Extracted page text data:
*** Begin section ***
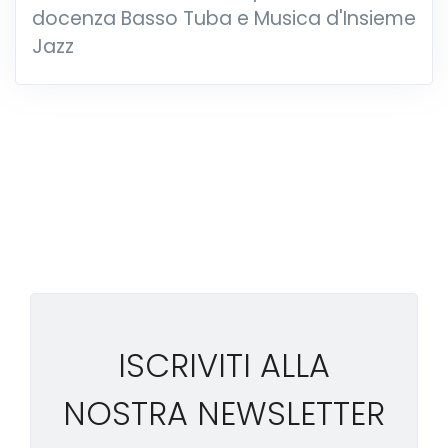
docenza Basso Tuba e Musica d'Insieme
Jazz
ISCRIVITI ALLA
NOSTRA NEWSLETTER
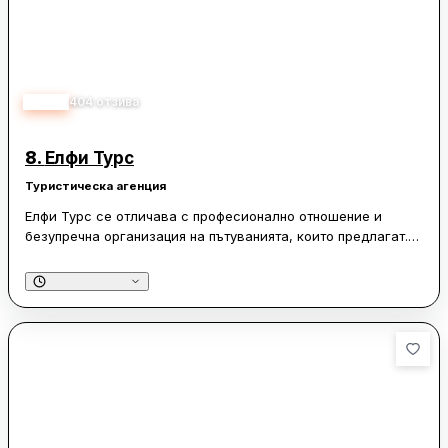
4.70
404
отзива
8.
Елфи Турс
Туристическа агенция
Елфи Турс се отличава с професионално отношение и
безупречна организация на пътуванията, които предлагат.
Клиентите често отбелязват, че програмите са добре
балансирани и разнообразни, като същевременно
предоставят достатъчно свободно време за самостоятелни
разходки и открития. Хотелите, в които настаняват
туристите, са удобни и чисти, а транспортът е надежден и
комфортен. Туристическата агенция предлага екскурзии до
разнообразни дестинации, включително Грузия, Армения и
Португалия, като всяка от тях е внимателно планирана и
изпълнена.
*** End section ***
*** Begin section ***
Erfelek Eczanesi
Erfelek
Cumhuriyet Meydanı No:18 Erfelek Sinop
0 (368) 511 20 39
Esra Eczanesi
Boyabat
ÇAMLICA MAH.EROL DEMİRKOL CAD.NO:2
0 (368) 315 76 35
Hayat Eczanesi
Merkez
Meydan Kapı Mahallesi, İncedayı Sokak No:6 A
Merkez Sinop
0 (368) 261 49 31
*** End section ***
**TASK DESCRIPTION**
Find every line above where the word "Турс" occurs, and copy that line.

**RESPONSE BELOW**
Елфи Турс
Елфи Турс се отличава с професионално отношение и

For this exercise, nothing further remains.